■ **AIM OF THE EXERCISE**:
Please output the following records exactly. Leave every image out.

■ **RECORDS FOR THIS TASK**:
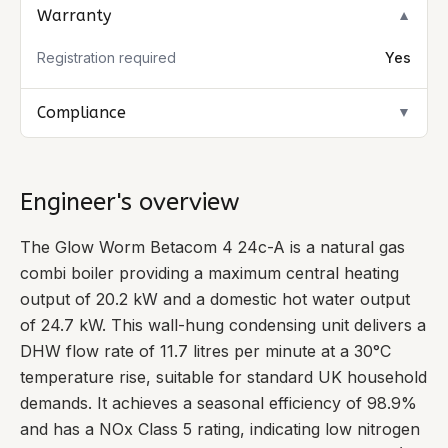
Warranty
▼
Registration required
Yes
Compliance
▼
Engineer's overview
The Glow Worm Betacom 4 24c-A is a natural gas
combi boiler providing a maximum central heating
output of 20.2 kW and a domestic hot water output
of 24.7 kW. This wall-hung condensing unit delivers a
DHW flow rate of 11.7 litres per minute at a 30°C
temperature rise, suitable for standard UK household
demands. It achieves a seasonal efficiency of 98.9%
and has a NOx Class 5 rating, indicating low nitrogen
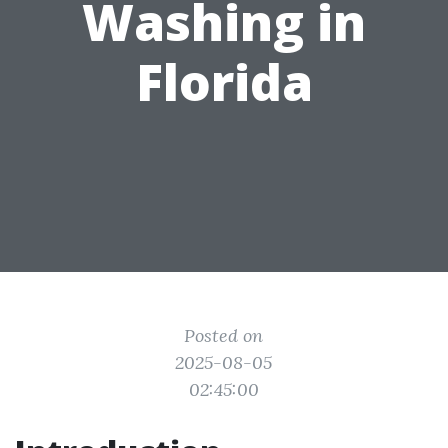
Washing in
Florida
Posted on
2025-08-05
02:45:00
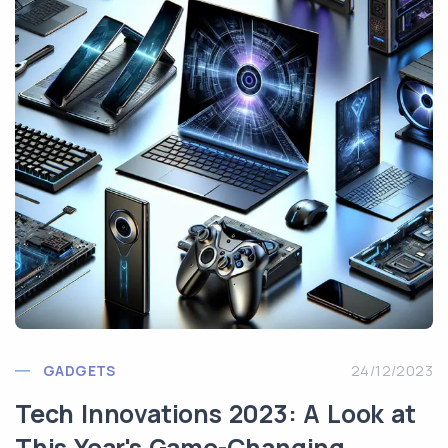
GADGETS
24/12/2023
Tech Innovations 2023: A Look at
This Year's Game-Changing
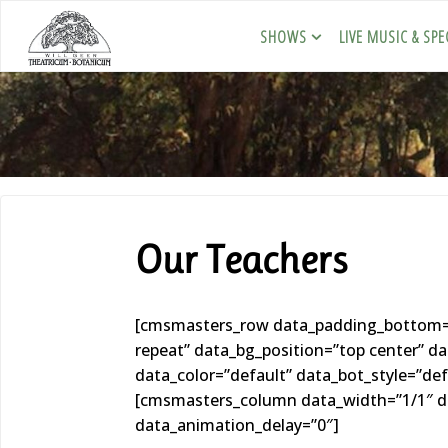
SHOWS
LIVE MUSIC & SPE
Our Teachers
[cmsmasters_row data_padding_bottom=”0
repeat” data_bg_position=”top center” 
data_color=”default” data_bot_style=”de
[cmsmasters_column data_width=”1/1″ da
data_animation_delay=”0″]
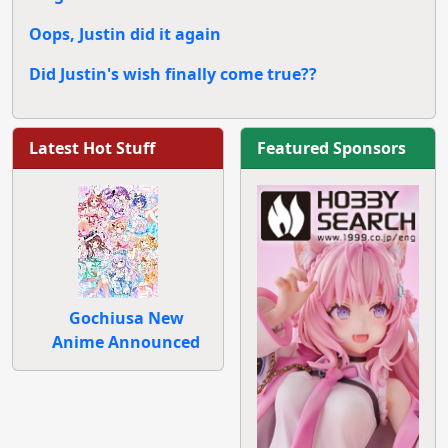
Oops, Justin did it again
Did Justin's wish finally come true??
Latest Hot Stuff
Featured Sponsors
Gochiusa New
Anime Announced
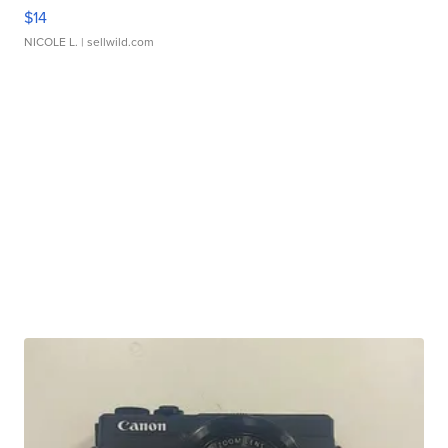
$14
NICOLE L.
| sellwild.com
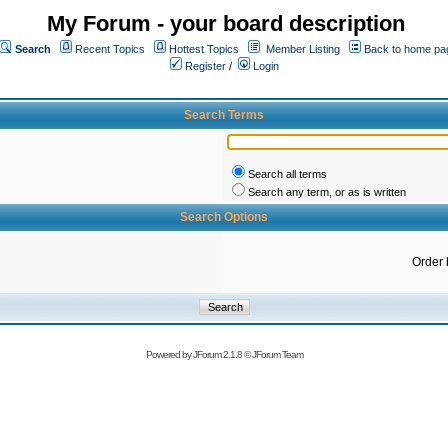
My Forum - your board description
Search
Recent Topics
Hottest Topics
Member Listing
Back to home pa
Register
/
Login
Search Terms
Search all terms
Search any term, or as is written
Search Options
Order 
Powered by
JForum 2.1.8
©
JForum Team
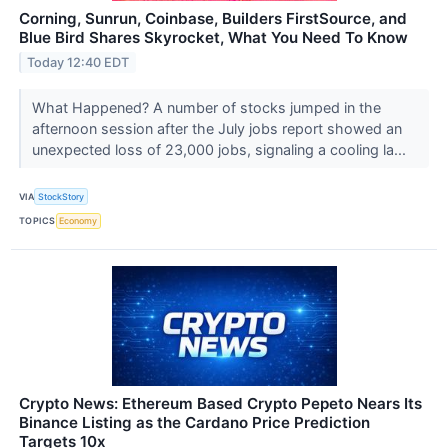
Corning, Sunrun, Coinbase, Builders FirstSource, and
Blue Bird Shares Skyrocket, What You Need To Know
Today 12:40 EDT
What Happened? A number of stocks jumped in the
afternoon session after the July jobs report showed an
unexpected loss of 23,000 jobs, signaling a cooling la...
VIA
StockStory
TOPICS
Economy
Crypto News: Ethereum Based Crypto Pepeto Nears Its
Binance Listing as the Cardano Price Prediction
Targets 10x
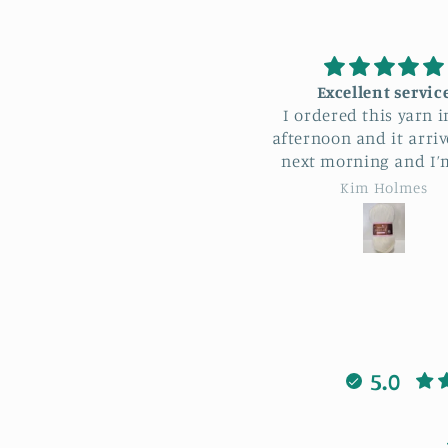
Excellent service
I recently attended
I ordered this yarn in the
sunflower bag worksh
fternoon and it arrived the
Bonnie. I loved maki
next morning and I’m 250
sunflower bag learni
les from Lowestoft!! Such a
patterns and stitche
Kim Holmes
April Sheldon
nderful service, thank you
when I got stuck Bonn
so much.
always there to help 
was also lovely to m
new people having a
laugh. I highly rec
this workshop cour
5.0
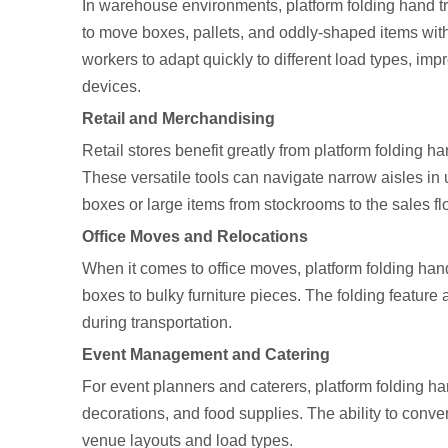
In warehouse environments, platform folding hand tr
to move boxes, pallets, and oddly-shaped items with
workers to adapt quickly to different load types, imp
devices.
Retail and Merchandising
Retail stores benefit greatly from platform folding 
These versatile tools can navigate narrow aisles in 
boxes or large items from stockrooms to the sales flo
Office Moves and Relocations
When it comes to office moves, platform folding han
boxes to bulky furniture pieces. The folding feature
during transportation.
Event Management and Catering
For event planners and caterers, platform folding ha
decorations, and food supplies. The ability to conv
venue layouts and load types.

■ **TASK SOLUTION**:
Warranty
▼
Registration required
Yes
Compliance
▼
Engineer's overview
The Glow Worm Betacom 4 24c-A is a natural gas
combi boiler providing a maximum central heating
output of 20.2 kW and a domestic hot water output
of 24.7 kW. This wall-hung condensing unit delivers a
DHW flow rate of 11.7 litres per minute at a 30°C
temperature rise, suitable for standard UK household
demands. It achieves a seasonal efficiency of 98.9%
and has a NOx Class 5 rating, indicating low nitrogen
Washing in
Florida
Posted on
2025-08-05
02:45:00
GADGETS
24/12/2023
Tech Innovations 2023: A Look at
This Year's Game-Changing
SHOWS
LIVE MUSIC & SPE
Our Teachers
[cmsmasters_row data_padding_bottom=”0
repeat” data_bg_position=”top center” 
data_color=”default” data_bot_style=”de
[cmsmasters_column data_width=”1/1″ da
data_animation_delay=”0″]
Oops, Justin did it again
Did Justin's wish finally come true??
Latest Hot Stuff
Featured Sponsors
Gochiusa New
Anime Announced
$14
NICOLE L.
| sellwild.com
My Forum - your board description
Search
Recent Topics
Hottest Topics
Member Listing
Back to home pa
Register
/
Login
Search Terms
Search all terms
Search any term, or as is written
Search Options
Order 
Powered by
JForum 2.1.8
©
JForum Team
Corning, Sunrun, Coinbase, Builders FirstSource, and
Blue Bird Shares Skyrocket, What You Need To Know
Today 12:40 EDT
What Happened? A number of stocks jumped in the
afternoon session after the July jobs report showed an
unexpected loss of 23,000 jobs, signaling a cooling la...
VIA
StockStory
TOPICS
Economy
Crypto News: Ethereum Based Crypto Pepeto Nears Its
Binance Listing as the Cardano Price Prediction
Targets 10x
Excellent service
I recently attended
I ordered this yarn in the
sunflower bag worksh
fternoon and it arrived the
Bonnie. I loved maki
next morning and I’m 250
sunflower bag learni
les from Lowestoft!! Such a
patterns and stitche
Kim Holmes
April Sheldon
nderful service, thank you
when I got stuck Bonn
so much.
always there to help 
was also lovely to m
new people having a
laugh. I highly rec
this workshop cour
5.0
In warehouse environments, platform folding hand tr
to move boxes, pallets, and oddly-shaped items with
workers to adapt quickly to different load types, imp
devices.
Retail and Merchandising
Retail stores benefit greatly from platform folding 
These versatile tools can navigate narrow aisles in 
boxes or large items from stockrooms to the sales flo
Office Moves and Relocations
When it comes to office moves, platform folding han
boxes to bulky furniture pieces. The folding feature
during transportation.
Event Management and Catering
For event planners and caterers, platform folding ha
decorations, and food supplies. The ability to conv
venue layouts and load types.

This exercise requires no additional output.